Resource: Arabic Speech Corpus

Reference Arabic Speech Corpus
Date of Submission Aug. 19, 2016, 10:57 a.m.
Status accepted
ISLRN 866-568-447-697-8
Resource Type Other
Media Type Audio
Source
Language Arabic
Size 3.7 hours
Description

This speech corpus has been developed as part of a PhD work carried out by Nawar Halabi at the University of Southampton. The corpus was recorded through a Neumann TLM 103 Studio Microphone by one male speaker in South Levantine Arabic (Damascian accent) in a professional studio. The transcript was collected from “Aljazeera Learn” (Aljazeera 2015), a language learning website which was chosen because it contained fully diacritised text which makes it easier to phonetise. The transcript was split into utterances based on punctuation, to make it easier for the speaker during the recording sessions. Synthesized speech as an output using this corpus has produced a high quality, natural voice. It consists of 1813 utterances for a total of 3.7 hours consisting of:
- 2.1 hours of normal utterances,
- 1.6 hours of nonsense utterances (utterances that are not semantically, orthographically or syntactically correct).

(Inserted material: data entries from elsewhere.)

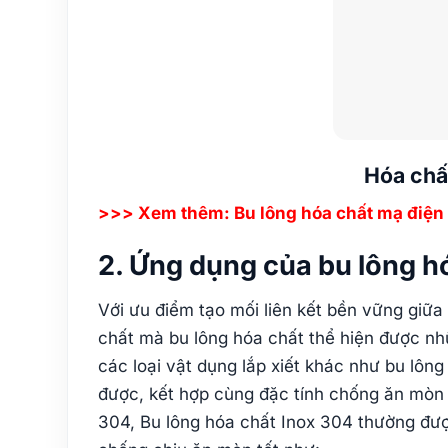
Hóa chấ
>>> Xem thêm: Bu lông hóa chất mạ điện
2. Ứng dụng của bu lông h
Với ưu điểm tạo mối liên kết bền vững giữa
chất mà bu lông hóa chất thể hiện được nhữ
các loại vật dụng lắp xiết khác như bu lông
được, kết hợp cùng đặc tính chống ăn mòn c
304, Bu lông hóa chất Inox 304 thường đư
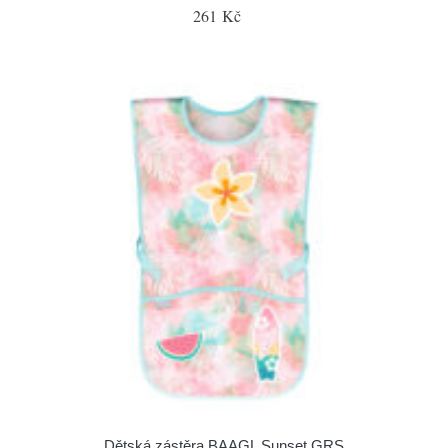
261 Kč
Dětská zástěra BAAGL Sunset GRS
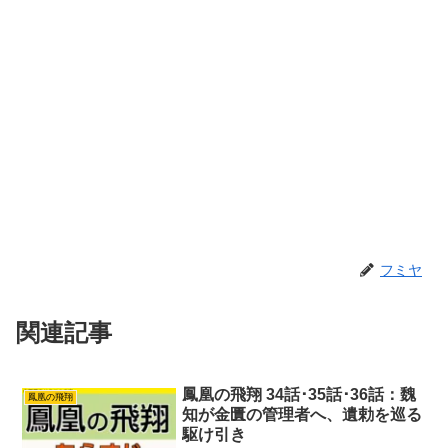
フミヤ
関連記事
鳳凰の飛翔 34話･35話･36話：魏
鳳凰の飛翔
知が金匱の管理者へ、遺勅を巡る
駆け引き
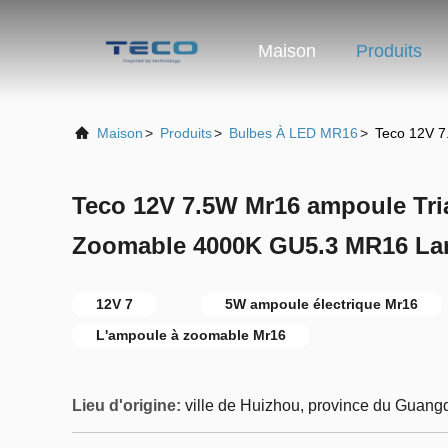
Maison
Produits
Maison
>
Produits
>
Bulbes À LED MR16
>
Teco 12V 
Teco 12V 7.5W Mr16 ampoule Tr
Zoomable 4000K GU5.3 MR16 La
12V 7
5W ampoule électrique Mr16
L'ampoule à zoomable Mr16
Lieu d'origine:
ville de Huizhou, province du Guang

This package corresponds to version 2.0 of the corpus and includes:
- 1813 .wav files containing spoken utterances,
- 1813 .lab files containing text utterances,
- 1813 .TextGrid files containing the phoneme labels with time stamps of the boundaries where these occur in the .wav files. These files can be opened using Praat software (see http://www.fon.hum.uva.nl/praat/),
- phonetic transcriptions are gathered in one single text file which has the form "[wav_filename]" "[Phoneme Sequence]" in every line.
- orthographic transcriptions are gathered in one single text file which has the form "[wav_filename]" "[Orthographic Transcript]" in every line. Orthography is in Buckwalter Format (see http://www.qamus.org/transliteration.htm) which is friendlier where there is a software that does not read Arabic script. It can be easily converted back to Arabic.
- An extra set of 18 minutes of fully annotated corpus, used to evaluate the corpus, is also provided (separate from above but with the same structure as above).

Arabic Speech Corpus by Nawar Halabi is licensed under a Creative Commons Attribution-NonCommercial-ShareAlike 4.0 International License.

Version 2.0
Creator Nawar Halabi
Distributor ELRA